The pages ahead chart steps for those crisis moments: ideas, methods, and pragmatic tools that will guide you as you guide others. Bringing those lessons to life are examples of real-life leaders in crisis scenarios: a terrorist attack, a pandemic, an oil spill, an active shooter, hurricanes. Crises, large and small, will happen. Financial shortfall, sexual harassment allegations, product liability—you as a leader must be prepared for whatever comes.
We, your authors, believe that you’ll be most likely to embrace and execute the crisis leadership practices you’ll learn about in this book if they are rooted in your everyday leadership and relationships. At the crisis moment, you’ll pivot, using the same practices already deeply embedded in your leadership tool box. With precision, you seamlessly adapt what you do to the situation at hand.

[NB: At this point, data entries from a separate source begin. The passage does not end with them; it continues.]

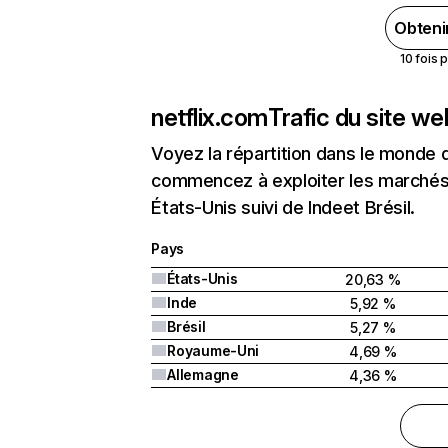
Obteni
10 fois 
netflix.com
Trafic du site w
Voyez la répartition dans le monde 
commencez à exploiter les marchés 
États-Unis suivi de Indeet Brésil.
Pays
États-Unis
20,63 %
Inde
5,92 %
Brésil
5,27 %
Royaume-Uni
4,69 %
Allemagne
4,36 %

Leadership moments and complex problems routinely arise. Workplace leaders face situations demanding change. At home, there are personal issues, life-and-death decisions, disappointments, and transitions. Then there are the life-changing crises—you find yourself in the midst of an active shooter scenario, a terrorist attack, or a weather-related disaster. No matter the situation, when you are the leader, others await your direction and instructions. They count on you to have the confidence to respond effectively.
You own your thinking, behaviors, and actions. Refining them—as you become the leader you hope to be—is the theme of this book. Your life and your career traverse a wide range of human dilemmas, crises, and opportunities. And the way forward isn’t simply through the words you find here. You are the starting point for exploring and enhancing your capacity to lead. It’s important to be continually reflective and intentional about who you are, what you do, and how you do it. We turn the attention and responsibility upon you, the leader.